EKS Deep Learning Benchmark Utility

The EKS Deep Learning Benchmark Utility is an automated tool for machine learning benchmarking on Kubernetes clusters.

Features

Automated end-to-end benchmarking workflow from cluster creation to cluster tear down
Allows highly configurable Kubernetes cluster configurations
Supports different backend storage systems including Amazon Elastic File System and Amazon FSx for Lustre
Uses S3 to read benchmark configs and write back experiment results
Backed by kubeflow operators and kubebench.
Supports multiple frameworks including:
- Tensorflow
- Tensorflow + Horovod + OpenMPI
- PyTorch
- MxNet
Exit handlers to copy immediate results and automatically tear down cluster
Run multiple experiments in parallel

High Level Design

high-level-design

Prerequisite to run benchmarks

To successfully run benchmarks automatically, you need to:

Setup NFS
Install Argo Workflow
Configure AWS credentials
Configure your GitHub token
Setup S3 buckets for your benchmark results and (optional) your training data
Configure your Kubernetes cluster

Setup NFS

Each benchmark has many steps and needs a file system to sync its status. We setup a NFS to store benchmark configuration, required source files, and benchmark results. All files will be synced to the S3 bucket after the experiment completes.
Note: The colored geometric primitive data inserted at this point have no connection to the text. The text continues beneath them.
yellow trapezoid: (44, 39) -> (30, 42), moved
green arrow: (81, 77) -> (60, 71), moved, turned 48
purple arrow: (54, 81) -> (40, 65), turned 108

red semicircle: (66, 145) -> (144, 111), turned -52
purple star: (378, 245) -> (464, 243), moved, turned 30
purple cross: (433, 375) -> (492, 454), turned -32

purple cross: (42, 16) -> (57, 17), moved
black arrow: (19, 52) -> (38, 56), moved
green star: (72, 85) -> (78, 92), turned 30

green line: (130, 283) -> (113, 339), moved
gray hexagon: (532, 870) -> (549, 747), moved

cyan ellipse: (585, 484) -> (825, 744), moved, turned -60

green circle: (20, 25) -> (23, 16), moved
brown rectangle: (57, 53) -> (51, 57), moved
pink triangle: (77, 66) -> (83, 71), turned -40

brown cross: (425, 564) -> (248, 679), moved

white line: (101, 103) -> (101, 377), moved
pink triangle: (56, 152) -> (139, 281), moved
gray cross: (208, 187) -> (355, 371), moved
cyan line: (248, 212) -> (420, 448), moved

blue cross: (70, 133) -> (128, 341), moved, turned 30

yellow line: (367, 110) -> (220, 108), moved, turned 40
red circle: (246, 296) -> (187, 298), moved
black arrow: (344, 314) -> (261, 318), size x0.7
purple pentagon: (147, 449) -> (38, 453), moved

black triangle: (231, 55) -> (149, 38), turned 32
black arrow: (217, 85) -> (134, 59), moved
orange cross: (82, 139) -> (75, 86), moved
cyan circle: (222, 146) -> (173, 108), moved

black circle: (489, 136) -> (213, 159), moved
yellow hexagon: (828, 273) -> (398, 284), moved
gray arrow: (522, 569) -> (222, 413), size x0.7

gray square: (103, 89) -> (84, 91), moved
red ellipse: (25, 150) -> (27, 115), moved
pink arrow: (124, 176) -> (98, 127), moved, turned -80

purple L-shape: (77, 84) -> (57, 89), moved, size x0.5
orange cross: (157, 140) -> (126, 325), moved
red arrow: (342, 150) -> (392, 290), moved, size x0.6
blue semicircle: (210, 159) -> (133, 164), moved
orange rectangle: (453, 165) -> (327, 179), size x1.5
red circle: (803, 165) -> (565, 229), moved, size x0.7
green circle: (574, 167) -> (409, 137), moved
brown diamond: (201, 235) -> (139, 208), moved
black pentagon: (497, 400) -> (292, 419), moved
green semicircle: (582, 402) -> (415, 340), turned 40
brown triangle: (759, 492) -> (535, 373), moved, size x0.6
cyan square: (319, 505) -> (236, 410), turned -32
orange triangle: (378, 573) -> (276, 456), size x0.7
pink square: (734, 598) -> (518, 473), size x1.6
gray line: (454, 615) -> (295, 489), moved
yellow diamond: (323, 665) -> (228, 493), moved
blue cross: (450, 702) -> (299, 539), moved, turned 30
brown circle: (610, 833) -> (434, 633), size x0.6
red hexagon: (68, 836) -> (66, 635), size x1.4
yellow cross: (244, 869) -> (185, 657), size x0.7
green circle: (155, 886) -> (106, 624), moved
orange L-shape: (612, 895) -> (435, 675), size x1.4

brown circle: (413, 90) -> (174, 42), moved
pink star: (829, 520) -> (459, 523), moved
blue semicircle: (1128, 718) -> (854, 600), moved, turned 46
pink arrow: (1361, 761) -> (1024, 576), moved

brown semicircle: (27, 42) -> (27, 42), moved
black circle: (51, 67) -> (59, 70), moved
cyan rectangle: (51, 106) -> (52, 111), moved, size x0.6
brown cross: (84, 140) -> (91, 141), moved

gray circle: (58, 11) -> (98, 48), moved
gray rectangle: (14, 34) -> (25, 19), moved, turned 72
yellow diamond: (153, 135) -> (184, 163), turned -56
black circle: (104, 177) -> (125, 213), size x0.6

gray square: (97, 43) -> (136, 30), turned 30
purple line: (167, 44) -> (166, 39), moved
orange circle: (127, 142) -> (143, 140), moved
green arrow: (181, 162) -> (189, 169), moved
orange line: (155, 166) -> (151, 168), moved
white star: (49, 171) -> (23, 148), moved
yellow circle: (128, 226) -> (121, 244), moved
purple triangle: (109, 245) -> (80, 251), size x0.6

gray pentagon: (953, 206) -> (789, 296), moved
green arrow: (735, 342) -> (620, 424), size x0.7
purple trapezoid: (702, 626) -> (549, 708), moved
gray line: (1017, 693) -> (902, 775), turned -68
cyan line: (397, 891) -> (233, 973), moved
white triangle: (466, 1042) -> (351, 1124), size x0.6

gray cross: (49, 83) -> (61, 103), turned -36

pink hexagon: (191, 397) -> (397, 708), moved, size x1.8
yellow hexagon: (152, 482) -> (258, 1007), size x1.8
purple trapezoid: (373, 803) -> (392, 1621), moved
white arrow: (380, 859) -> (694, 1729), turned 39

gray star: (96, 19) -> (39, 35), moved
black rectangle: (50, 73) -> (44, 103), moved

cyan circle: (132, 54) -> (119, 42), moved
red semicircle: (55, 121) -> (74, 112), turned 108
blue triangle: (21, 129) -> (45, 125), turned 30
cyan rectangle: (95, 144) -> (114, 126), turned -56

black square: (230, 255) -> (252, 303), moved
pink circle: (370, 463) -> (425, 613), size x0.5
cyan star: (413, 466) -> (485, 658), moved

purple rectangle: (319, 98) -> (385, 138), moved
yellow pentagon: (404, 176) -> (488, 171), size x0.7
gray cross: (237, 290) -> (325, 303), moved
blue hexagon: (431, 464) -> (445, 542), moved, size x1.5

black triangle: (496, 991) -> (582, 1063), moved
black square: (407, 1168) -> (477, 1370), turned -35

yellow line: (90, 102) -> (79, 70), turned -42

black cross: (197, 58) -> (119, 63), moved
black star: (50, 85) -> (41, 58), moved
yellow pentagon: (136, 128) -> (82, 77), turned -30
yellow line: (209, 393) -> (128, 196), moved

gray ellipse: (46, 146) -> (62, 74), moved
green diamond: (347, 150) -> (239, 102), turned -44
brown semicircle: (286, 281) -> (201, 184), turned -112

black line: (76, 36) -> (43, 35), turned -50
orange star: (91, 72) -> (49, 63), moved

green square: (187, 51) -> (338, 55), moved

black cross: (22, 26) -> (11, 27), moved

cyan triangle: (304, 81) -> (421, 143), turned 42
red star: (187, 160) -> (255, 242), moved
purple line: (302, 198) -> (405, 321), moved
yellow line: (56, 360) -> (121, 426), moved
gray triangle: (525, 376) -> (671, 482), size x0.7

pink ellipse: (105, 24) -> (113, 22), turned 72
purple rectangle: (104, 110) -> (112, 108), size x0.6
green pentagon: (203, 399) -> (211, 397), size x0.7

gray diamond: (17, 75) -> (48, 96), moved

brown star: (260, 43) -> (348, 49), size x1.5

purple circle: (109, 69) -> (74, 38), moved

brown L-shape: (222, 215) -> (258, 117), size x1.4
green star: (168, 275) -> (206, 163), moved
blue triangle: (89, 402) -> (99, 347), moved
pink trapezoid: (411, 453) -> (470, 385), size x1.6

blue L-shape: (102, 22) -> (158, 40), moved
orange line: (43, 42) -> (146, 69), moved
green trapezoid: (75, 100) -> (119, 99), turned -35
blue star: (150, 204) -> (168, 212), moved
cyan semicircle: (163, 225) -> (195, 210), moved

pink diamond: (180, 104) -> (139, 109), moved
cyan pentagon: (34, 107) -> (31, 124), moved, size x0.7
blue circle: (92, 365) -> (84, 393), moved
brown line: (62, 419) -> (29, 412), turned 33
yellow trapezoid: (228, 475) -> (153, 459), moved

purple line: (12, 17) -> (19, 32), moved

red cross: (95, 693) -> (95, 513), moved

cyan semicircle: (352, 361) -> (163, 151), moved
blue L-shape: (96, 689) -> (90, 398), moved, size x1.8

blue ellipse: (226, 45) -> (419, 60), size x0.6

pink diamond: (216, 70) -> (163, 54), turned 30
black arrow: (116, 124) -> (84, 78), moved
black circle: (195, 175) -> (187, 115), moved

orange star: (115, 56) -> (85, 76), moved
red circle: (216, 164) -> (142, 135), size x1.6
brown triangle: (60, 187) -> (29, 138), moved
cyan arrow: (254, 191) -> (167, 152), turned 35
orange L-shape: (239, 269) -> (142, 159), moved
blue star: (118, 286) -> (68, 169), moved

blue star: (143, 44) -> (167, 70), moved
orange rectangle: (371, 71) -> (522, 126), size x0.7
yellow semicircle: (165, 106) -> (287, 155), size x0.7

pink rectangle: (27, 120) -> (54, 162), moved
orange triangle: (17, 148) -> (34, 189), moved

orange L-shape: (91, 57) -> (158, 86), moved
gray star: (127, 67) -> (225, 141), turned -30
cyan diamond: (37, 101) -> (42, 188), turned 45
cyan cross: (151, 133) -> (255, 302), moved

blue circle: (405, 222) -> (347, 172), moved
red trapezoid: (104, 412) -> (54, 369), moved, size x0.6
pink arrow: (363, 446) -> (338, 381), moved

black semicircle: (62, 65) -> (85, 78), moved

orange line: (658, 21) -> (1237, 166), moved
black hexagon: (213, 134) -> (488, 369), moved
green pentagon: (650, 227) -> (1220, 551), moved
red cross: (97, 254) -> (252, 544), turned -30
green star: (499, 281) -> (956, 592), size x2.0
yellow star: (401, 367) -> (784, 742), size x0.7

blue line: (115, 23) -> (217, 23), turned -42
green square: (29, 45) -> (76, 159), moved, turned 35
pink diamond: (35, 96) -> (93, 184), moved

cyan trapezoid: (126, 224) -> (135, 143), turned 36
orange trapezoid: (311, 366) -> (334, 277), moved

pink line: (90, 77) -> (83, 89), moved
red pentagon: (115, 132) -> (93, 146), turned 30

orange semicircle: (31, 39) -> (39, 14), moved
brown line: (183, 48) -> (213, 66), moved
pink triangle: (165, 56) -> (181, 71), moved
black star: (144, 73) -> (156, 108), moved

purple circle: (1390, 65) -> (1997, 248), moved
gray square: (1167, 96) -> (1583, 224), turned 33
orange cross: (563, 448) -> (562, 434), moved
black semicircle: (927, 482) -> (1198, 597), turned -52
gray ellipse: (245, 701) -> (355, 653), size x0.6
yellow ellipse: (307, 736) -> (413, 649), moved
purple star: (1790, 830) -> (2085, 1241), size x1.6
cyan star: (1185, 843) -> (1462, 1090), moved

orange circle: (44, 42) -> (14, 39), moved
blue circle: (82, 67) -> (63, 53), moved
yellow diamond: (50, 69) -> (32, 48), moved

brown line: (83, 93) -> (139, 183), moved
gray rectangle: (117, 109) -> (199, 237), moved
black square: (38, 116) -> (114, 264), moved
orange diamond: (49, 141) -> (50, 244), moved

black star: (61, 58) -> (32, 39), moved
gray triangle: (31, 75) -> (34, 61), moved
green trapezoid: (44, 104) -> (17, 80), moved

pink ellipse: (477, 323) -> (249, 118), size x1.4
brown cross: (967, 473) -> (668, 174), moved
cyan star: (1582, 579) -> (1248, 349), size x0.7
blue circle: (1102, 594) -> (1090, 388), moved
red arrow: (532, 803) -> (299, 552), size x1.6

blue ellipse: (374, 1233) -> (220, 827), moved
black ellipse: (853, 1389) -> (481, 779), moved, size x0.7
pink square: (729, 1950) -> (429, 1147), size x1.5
Note: This is not a real NFS, it's actually a website frontend server emulate as NFS. Please check source for details.

kubectl create -f deploy/benchmark-nfs-svc.yaml
kubectl get svc benchmark-nfs-svc -o=jsonpath={.spec.clusterIP}

# Replace ip in the `deploy/benchmark-nfs-volume.yaml` before following step
kubectl create -f deploy/benchmark-nfs-volume.yaml

Install Argo workflow

Argo Workflows is an open source container-native workflow engine for orchestrating parallel jobs on Kubernetes. Each benchmark experiment is an argo workflow and we use this to orchestrate and manage our jobs.

kubectl create ns argo
kubectl apply -n argo -f https://raw.githubusercontent.com/argoproj/argo/v2.2.1/manifests/install.yaml

# you can forward port to localhost and look at Argo UI
kubectl port-forward deployment/argo-ui 8001:8001 -n argo

Setup AWS Credentials

Replace YOUR_AWS_ACCESS_KEY_ID and YOUR_AWS_SECRET_ACCESS_KEY with your own aws credentials. This account needs to have at least following permissions. It will be used in the experiment to create EKS cluster, setup data storage like EFS or FSx for Lustre, write to S3 buckets.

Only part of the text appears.